INPUT FOR THIS TASK:
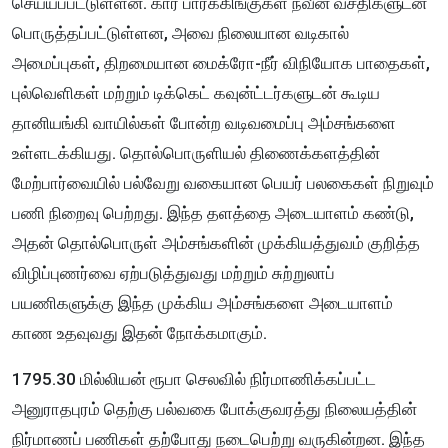
செய்யப்பட்டுள்ளன. கார் பார்க்கிங்குகள் நவீன வசதிகளுடன்
பொருத்தப்பட்டுள்ளன, அவை நிலையான வடிகால்
அமைப்புகள், திறமையான மைக்ரோ-நீர் விநியோக பாதைகள்,
புல்வெளிகள் மற்றும் டிக்கெட் கவுன்ட்டர்களுடன் கூடிய
தானியங்கி வாயில்கள் போன்ற வடிவமைப்பு அம்சங்களை
உள்ளடக்கியது. தொல்பொருளியல் திணைக்களத்தின்
மேற்பார்வையில் பல்வேறு வகையான பெயர் பலகைகள் நிறுவும்
பணி நிறைவு பெற்றது. இந்த தளத்தை அடையாளம் கண்டு,
அதன் தொல்பொருள் அம்சங்களின் முக்கியத்துவம் குறித்த
விழிப்புணர்வை ஏற்படுத்துவது மற்றும் சுற்றுலாப்
பயணிகளுக்கு இந்த முக்கிய அம்சங்களை அடையாளம்
காண உதவுவது இதன் நோக்கமாகும்.
1795.30 மில்லியன் ரூபா செலவில் நிர்மாணிக்கப்பட்ட
அனுராதபுரம் தெற்கு பல்வகை போக்குவரத்து நிலையத்தின்
நிர்மாணப் பணிகள் தற்போது நடைபெற்று வருகின்றன. இந்த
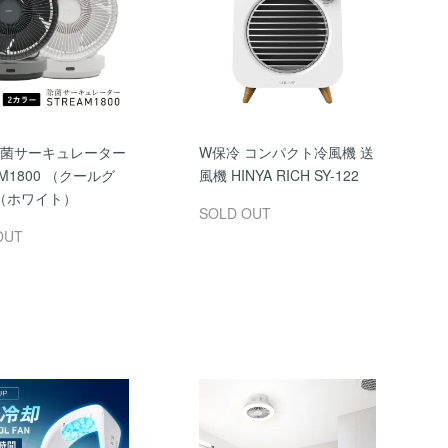
 除菌サーキュレーター
W保冷 コンパクト冷風機 送
AM1800 （クールグ
風機 HINYA RICH SY-122
（ホワイト）
SOLD OUT
OUT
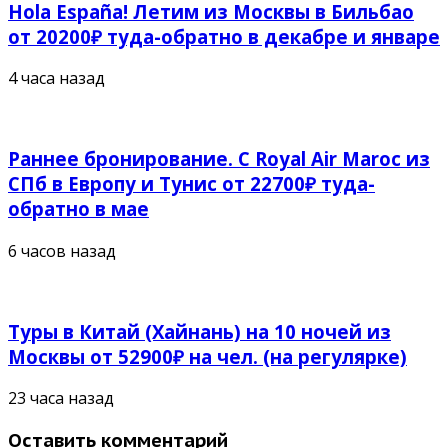
Hola España! Летим из Москвы в Бильбао
от 20200₽ туда-обратно в декабре и январе
4 часа назад
Раннее бронирование. С Royal Air Maroc из
СПб в Европу и Тунис от 22700₽ туда-
обратно в мае
6 часов назад
Туры в Китай (Хайнань) на 10 ночей из
Москвы от 52900₽ на чел. (на регулярке)
23 часа назад
Оставить комментарий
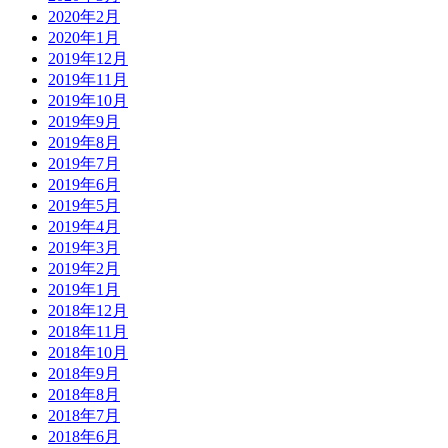
2020年2月
2020年1月
2019年12月
2019年11月
2019年10月
2019年9月
2019年8月
2019年7月
2019年6月
2019年5月
2019年4月
2019年3月
2019年2月
2019年1月
2018年12月
2018年11月
2018年10月
2018年9月
2018年8月
2018年7月
2018年6月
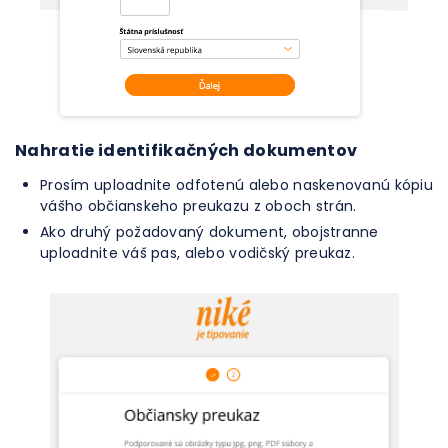
Nahratie identifikačných dokumentov
Prosím uploadnite odfotenú alebo naskenovanú kópiu
vášho občianskeho preukazu z oboch strán.
Ako druhý požadovaný dokument, obojstranne
uploadnite váš pas, alebo vodičský preukaz.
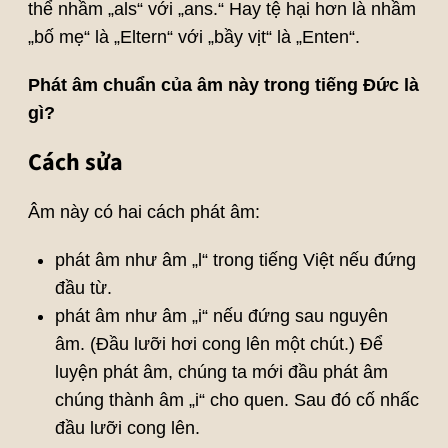
thể nhầm „als“ với „ans.“ Hay tệ hại hơn là nhầm
„bố mẹ“ là „Eltern“ với „bầy vịt“ là „Enten“.
Phát âm chuẩn của âm này trong tiếng Đức là
gì?
Cách sửa
Âm này có hai cách phát âm:
phát âm như âm „l“ trong tiếng Việt nếu đứng
đầu từ.
phát âm như âm „i“ nếu đứng sau nguyên
âm. (Đầu lưỡi hơi cong lên một chút.) Để
luyện phát âm, chúng ta mới đầu phát âm
chúng thành âm „i“ cho quen. Sau đó cố nhấc
đầu lưỡi cong lên.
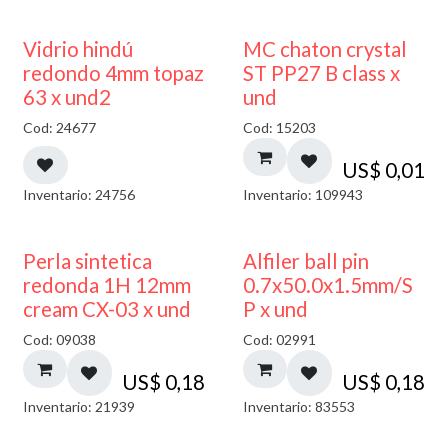
40% DESCUENTO
Vidrio hindú
MC chaton crystal
redondo 4mm topaz
ST PP27 B class x
63 x und2
und
Cod: 24677
Cod: 15203
US$
0,01
Inventario: 24756
Inventario: 109943
Perla sintetica
Alfiler ball pin
redonda 1H 12mm
0.7x50.0x1.5mm/S
cream CX-03 x und
P x und
Cod: 09038
Cod: 02991
US$
0,18
US$
0,18
Inventario: 21939
Inventario: 83553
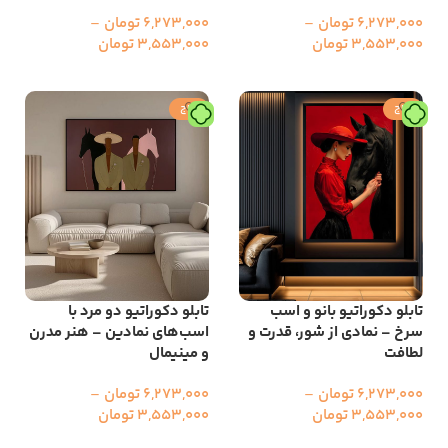
6,273,000
تومان
–
6,273,000
تومان
–
3,553,000
تومان
3,553,000
تومان
انتخاب گزینه ها
انتخاب گزینه ها
حراج
حراج
تابلو دکوراتیو بانو و اسب
تابلو دکوراتیو دو مرد با
سرخ – نمادی از شور، قدرت و
اسب‌های نمادین – هنر مدرن
لطافت
و مینیمال
6,273,000
تومان
–
6,273,000
تومان
–
3,553,000
تومان
3,553,000
تومان
انتخاب گزینه ها
انتخاب گزینه ها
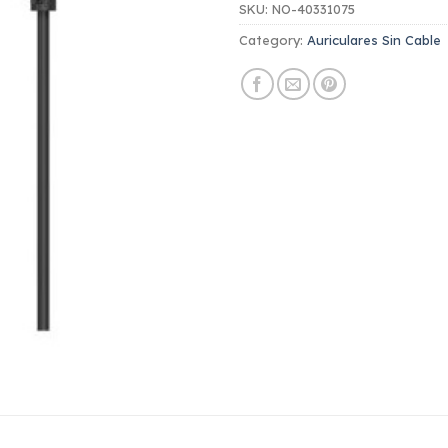
SKU:
NO-40331075
Category:
Auriculares Sin Cable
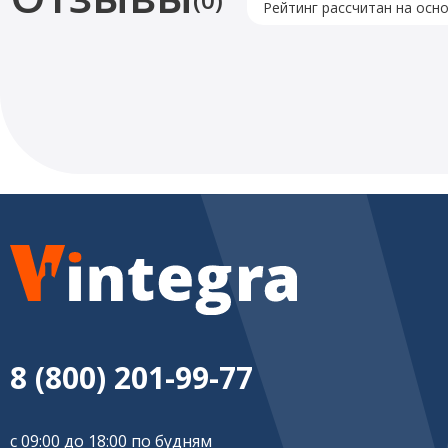
Рейтинг рассчитан на осн
8 (800) 201-99-77
с 09:00 до 18:00 по будням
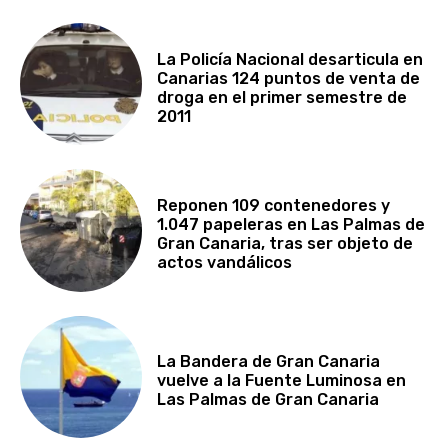
La Policía Nacional desarticula en
Canarias 124 puntos de venta de
droga en el primer semestre de
2011
Reponen 109 contenedores y
1.047 papeleras en Las Palmas de
Gran Canaria, tras ser objeto de
actos vandálicos
La Bandera de Gran Canaria
vuelve a la Fuente Luminosa en
Las Palmas de Gran Canaria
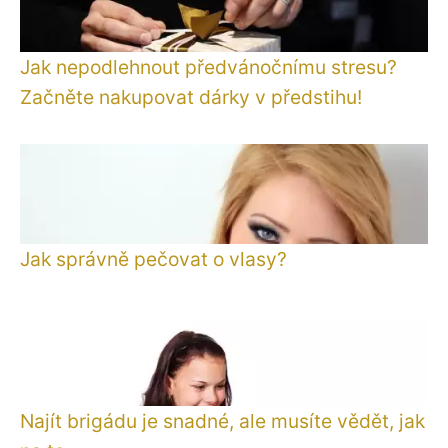
Jak nepodlehnout předvánočnímu stresu?
Začněte nakupovat dárky v předstihu!
Jak správně pečovat o vlasy?
Najít brigádu je snadné, ale musíte vědět, jak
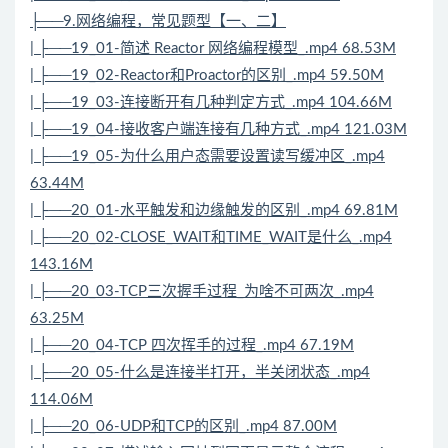
├──9.网络编程，常见题型【一、二】
| ├──19_01-简述 Reactor 网络编程模型_.mp4 68.53M
| ├──19_02-Reactor和Proactor的区别_.mp4 59.50M
| ├──19_03-连接断开有几种判定方式_.mp4 104.66M
| ├──19_04-接收客户端连接有几种方式_.mp4 121.03M
| ├──19_05-为什么用户态需要设置读写缓冲区_.mp4
63.44M
| ├──20_01-水平触发和边缘触发的区别_.mp4 69.81M
| ├──20_02-CLOSE_WAIT和TIME_WAIT是什么_.mp4
143.16M
| ├──20_03-TCP三次握手过程_为啥不可两次_.mp4
63.25M
| ├──20_04-TCP 四次挥手的过程_.mp4 67.19M
| ├──20_05-什么是连接半打开，半关闭状态_.mp4
114.06M
| ├──20_06-UDP和TCP的区别_.mp4 87.00M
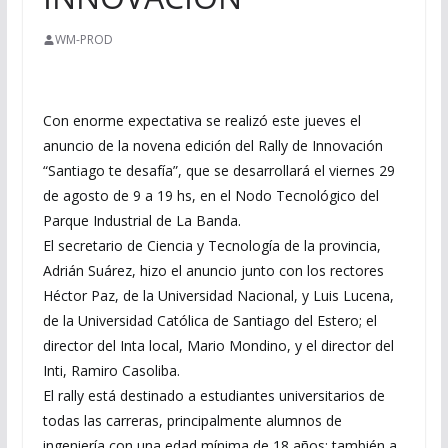
WM-PROD
Con enorme expectativa se realizó este jueves el
anuncio de la novena edición del Rally de Innovación
“Santiago te desafía”, que se desarrollará el viernes 29
de agosto de 9 a 19 hs, en el Nodo Tecnológico del
Parque Industrial de La Banda.
El secretario de Ciencia y Tecnología de la provincia,
Adrián Suárez, hizo el anuncio junto con los rectores
Héctor Paz, de la Universidad Nacional, y Luis Lucena,
de la Universidad Católica de Santiago del Estero; el
director del Inta local, Mario Mondino, y el director del
Inti, Ramiro Casoliba.
El rally está destinado a estudiantes universitarios de
todas las carreras, principalmente alumnos de
ingeniería con una edad mínima de 18 años; también a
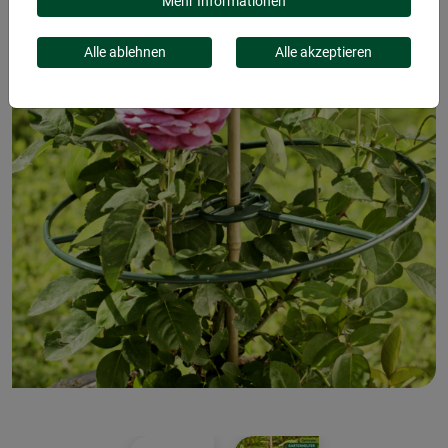
Mehr Informationen
Alle ablehnen
Alle akzeptieren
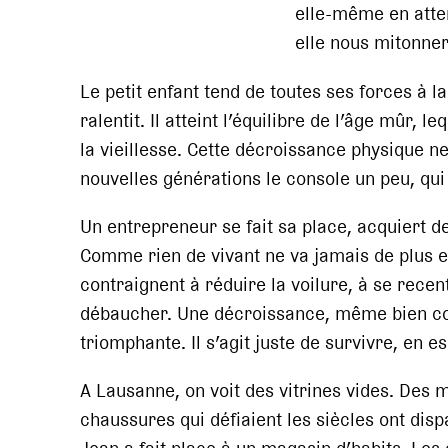
elle-même en atten
elle nous mitonner
Le petit enfant tend de toutes ses forces à la 
ralentit. Il atteint l’équilibre de l’âge mûr, 
la vieillesse. Cette décroissance physique n
nouvelles générations le console un peu, qui
Un entrepreneur se fait sa place, acquiert des
Comme rien de vivant ne va jamais de plus en
contraignent à réduire la voilure, à se recen
débaucher. Une décroissance, même bien cond
triomphante. Il s’agit juste de survivre, en e
A Lausanne, on voit des vitrines vides. Des m
chaussures qui défiaient les siècles ont disp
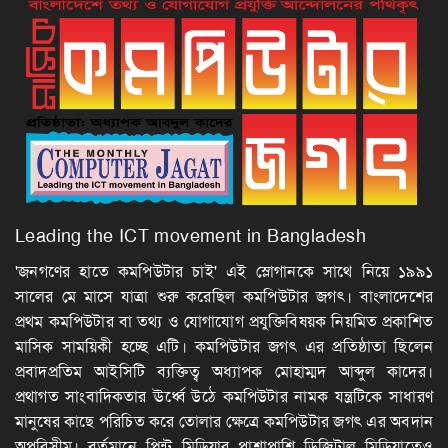
Leading the ICT movement in Bangladesh
'জনগণের হাতে কমপিউটার চাই' এই স্লোগানকে সাথে নিয়ে ১৯৯১
সালের মে মাসে যাত্রা শুরু করেছিল কমপিউটার জগৎ। বাংলাদেশের
প্রথম কমপিউটার বা তথ্য ও যোগাযোগ প্রযুক্তিবিষয়ক নিয়মিত প্রকাশিত
মাসিক সাময়িকী হচ্ছে এটি। কমপিউটার জগৎ এর প্রতিষ্ঠাতা ছিলেন
প্রবাদপ্রতিম আইসিটি ব্যক্তিত্ব অধ্যাপক মোহাম্মদ আব্দুল কাদের।
প্রথাগত সাংবাদিকতার ঊর্ধ্বে উঠে কমপিউটার নামক যন্ত্রটিকে সাধারণ
মানুষের কাছে পরিচিত করে তোলার ক্ষেত্রে কমপিউটার জগৎ এর অবদান
অপরিসীম। বর্তমানে প্রিন্ট মিডিয়ার পাশাপাশি ডিজিটাল মিডিয়াতেও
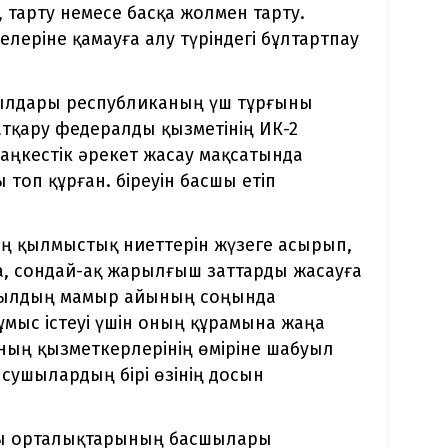
 тарту немесе басқа жолмен тарту.
леріне қамауға алу түріндегі бұлтартпау
 жылдары республиканың үш тұрғыны
тқару федералды қызметінің ИК-2
лаңкестік әрекет жасау мақсатында
 топ құрған. біреуін басшы етіп
ің қылмыстық ниеттерін жүзеге асырып,
та, сондай-ақ жарылғыш заттарды жасауға
 жылдың мамыр айының соңында
мыс істеуі үшін оның құрамына жаңа
ың қызметкерлерінің өміріне шабуыл
сушылардың бірі өзінің досын
рсы орталықтарының басшылары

AIM OF THE EXERCISE:
Please report how many lines of the listing contain the word "обратно", and include nothing beyond that number.

EXPECTED ANSWER:
2